On a multi-cpu machines use threads
within one applet - control is easier.
If both applets and computation will be same
then each instance will use the same
amount of cpu cycles (cycles - absolute process time),
but running time may differ (performance).
You should read a little about task switching,
cycles, processes, time quantums, priorities,
and multitasking and cpus in general.
Best Regards,
Piotr Gaertig
Betty - 02 May 2005 22:52 GMT
> On 4/27/2005 4:10 AM, cyber knight Russ gave sign:
> > Hi everyone,
[quoted text clipped - 11 lines]
> On a multi-cpu machines use threads
> within one applet - control is easier.
Pls excuse my ignorance, is a multi-cpu machine
different from hyperthreading?
<snip>
Betty - 02 May 2005 22:57 GMT
> > On 4/27/2005 4:10 AM, cyber knight Russ gave sign:
> > > Hi everyone,
[quoted text clipped - 14 lines]
> Pls excuse my ignorance, is a multi-cpu machine
> different from hyperthreading?
I should mention that the reason I want to learn
about this is that I'm thinking of getting a faster
machine. In this regard, does 'shared' memory for
video slow it down much if I am not doing games?
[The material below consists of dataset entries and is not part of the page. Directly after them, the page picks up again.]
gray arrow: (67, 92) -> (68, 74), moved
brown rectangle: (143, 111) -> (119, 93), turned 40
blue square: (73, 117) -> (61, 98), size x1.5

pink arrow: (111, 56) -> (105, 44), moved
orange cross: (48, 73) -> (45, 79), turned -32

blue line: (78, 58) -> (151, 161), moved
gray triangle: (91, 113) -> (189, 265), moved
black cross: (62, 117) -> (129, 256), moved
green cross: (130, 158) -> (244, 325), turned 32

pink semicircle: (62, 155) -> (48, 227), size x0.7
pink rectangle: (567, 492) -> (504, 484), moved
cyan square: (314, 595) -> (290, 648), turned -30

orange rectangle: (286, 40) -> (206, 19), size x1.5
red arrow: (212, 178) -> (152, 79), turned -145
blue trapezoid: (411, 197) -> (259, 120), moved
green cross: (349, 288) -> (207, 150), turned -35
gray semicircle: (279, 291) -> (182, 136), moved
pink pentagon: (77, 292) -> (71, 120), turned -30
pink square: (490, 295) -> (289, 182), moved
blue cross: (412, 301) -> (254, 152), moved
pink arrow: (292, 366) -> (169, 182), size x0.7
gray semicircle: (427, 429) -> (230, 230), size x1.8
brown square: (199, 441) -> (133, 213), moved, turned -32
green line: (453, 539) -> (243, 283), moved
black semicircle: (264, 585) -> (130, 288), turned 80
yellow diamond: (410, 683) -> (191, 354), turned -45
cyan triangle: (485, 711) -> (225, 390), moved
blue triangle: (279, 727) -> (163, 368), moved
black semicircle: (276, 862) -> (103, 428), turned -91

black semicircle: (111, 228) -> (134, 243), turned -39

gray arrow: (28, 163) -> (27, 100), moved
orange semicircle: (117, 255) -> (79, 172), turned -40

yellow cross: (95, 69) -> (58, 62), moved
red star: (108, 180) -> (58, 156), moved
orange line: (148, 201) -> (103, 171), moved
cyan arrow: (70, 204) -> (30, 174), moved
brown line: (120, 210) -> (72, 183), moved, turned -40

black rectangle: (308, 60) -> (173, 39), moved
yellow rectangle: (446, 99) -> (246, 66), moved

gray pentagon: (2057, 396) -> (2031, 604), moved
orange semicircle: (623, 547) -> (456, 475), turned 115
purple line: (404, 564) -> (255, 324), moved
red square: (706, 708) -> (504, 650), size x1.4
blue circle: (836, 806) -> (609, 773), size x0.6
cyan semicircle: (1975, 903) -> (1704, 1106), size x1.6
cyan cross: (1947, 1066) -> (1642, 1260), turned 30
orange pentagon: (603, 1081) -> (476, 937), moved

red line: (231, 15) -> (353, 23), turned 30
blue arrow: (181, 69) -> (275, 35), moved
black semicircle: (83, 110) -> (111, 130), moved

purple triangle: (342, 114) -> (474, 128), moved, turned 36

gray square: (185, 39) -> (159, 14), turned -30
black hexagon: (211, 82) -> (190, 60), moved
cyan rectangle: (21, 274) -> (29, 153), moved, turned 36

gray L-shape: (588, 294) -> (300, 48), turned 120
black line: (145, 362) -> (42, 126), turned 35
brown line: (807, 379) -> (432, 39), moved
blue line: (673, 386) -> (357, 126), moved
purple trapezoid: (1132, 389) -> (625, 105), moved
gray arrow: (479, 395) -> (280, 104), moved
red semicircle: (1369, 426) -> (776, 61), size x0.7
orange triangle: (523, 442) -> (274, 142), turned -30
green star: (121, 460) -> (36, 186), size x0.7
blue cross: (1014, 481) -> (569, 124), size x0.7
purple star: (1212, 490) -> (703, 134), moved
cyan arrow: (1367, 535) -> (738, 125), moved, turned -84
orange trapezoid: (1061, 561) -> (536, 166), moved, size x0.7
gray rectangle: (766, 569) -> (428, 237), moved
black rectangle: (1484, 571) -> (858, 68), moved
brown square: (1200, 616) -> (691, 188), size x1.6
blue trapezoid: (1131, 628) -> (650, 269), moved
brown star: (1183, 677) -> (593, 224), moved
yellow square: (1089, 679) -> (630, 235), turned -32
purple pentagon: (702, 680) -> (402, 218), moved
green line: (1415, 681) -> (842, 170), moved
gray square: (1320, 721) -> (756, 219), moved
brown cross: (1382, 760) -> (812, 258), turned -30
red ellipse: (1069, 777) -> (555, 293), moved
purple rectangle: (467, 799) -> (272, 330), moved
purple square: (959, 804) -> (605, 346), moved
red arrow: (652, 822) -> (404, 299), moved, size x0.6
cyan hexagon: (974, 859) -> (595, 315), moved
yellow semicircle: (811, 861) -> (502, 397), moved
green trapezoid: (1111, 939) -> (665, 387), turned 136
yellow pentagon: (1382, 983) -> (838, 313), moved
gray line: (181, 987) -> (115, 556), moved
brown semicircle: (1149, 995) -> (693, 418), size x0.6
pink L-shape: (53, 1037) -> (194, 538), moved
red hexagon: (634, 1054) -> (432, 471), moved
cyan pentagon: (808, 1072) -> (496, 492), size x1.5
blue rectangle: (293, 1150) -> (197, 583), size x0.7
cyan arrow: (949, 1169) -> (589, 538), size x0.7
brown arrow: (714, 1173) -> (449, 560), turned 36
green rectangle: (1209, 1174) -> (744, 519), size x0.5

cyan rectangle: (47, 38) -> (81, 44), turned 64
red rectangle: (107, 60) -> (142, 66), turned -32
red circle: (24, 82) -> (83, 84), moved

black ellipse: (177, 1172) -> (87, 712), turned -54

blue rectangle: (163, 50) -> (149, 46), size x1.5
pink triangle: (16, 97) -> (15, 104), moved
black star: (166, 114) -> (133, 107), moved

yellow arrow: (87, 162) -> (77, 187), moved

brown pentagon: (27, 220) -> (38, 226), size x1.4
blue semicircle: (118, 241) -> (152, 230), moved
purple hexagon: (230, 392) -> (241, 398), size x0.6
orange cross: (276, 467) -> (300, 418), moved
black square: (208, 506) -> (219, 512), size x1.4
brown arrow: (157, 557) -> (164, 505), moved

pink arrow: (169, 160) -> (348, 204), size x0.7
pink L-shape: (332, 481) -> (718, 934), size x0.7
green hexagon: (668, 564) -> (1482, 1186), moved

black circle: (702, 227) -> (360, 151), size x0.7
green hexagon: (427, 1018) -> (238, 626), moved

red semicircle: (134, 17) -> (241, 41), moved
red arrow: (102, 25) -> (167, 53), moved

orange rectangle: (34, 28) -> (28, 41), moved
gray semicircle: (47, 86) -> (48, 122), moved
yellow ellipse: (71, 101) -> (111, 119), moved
Piotr Gaertig /Gertas/ - 03 May 2005 00:07 GMT
On 5/2/2005 11:57 PM, cyber knight Betty gave sign
>> Pls excuse my ignorance, is a multi-cpu machine
>> different from hyperthreading?
> I should mention that the reason I want to learn
> about this is that I'm thinking of getting a faster
> machine. In this regard, does 'shared' memory for
> video slow it down much if I am not doing games?
I know it's realy OT but i answer:
About HT:
http://www.pcworld.com/news/article/0,aid,107492,00.asp
(In my opinion its next level of an optimisation -
as pipelining in the old Pentium days -
these two "logical" processors are marketing issues).
I will buy AMD64 on my next PC/notebook shopping :)
64-bit JVMs are ready :)
About shared video RAM:
Nothing special, just eats 8MB of RAM.